Rather it was because he didn't quite fit the image.
He was seen as a rough diamond, and not what Auckland rugby wanted on the All Blacks stage.
I was lucky enough along with hundreds of others to become mates with Fats and was able to get his views on why he wasn't selected.
He said punching over one of Auckland rugby's top delegates – whose name I won't mention – at an after-match function probably didn't help his cause.
Fats was of the view that if you were going to call him a coconut you had better make sure that you were his mate. And the Auckland rugby delegate wasn't his mate!

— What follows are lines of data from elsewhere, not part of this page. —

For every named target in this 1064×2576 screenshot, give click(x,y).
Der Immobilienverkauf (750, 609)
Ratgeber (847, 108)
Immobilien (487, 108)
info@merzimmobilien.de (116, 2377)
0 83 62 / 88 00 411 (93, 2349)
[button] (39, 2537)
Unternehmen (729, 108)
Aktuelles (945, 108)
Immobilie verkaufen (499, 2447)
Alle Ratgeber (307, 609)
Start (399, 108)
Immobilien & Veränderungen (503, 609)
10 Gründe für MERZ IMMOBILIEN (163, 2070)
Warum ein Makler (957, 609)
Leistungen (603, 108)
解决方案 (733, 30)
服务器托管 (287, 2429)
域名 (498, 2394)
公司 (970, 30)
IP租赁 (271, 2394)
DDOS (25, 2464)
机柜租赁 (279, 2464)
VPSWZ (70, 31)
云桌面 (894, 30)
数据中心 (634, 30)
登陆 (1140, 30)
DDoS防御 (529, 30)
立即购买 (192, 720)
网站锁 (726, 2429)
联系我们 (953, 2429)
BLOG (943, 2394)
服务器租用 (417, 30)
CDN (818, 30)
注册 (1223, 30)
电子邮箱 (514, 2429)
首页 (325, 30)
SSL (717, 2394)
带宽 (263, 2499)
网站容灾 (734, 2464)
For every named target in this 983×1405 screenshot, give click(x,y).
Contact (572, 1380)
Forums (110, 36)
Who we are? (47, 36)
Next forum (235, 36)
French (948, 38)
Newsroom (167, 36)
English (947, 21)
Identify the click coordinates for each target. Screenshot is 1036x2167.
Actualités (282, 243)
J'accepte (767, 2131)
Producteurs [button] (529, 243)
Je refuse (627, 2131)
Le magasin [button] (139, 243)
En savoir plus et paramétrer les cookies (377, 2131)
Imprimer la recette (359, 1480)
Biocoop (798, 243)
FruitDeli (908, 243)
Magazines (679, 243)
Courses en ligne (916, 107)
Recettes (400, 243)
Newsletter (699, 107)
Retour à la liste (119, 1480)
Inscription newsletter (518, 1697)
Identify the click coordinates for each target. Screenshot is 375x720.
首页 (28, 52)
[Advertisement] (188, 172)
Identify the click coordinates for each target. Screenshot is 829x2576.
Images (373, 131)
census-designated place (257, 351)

So it seemed that Fats had missed his chance in terms of international rugby but then along came Manu Samoa in 1991 and the Rugby World Cup. And of course the rest is history.
Manu Samoa became a rugby force. Fats was the king and ruled Samoan rugby for the next five years, establishing himself as one of the great captains and props in world rugby.
Fats though was more than a great rugby player – he was a role model and leader for Pacific Island people, particularly Samoan.
Despite his success he remained humble.
He had a fabulous personality and always took care of people.
When I first went to Samoa in 1992 as a rugby reporter covering the Maori team he looked after me.
He even organised an interview with Prince Edward who wasn't giving interviews on his royal trip.
But Fats said to the Prince "Sir, can you have an interview with my Maori brother Willie Jackson", so how could the Prince have refused, particularly when he would have thought that I was part of Fats' family?
My lasting image of Fats came after Manu Samoa had smashed our Maori team by more than 20 points. He made me hop on a truck with him and we drove through the main street of Apia with Fats celebrating doing the haka Ka Mate Ka Mate.
It was so funny watching him and I feel privileged to have known the great man and Samoan leader Chief Peter Fatialofa.
No reira e te rangatira Fats, moe mai ra.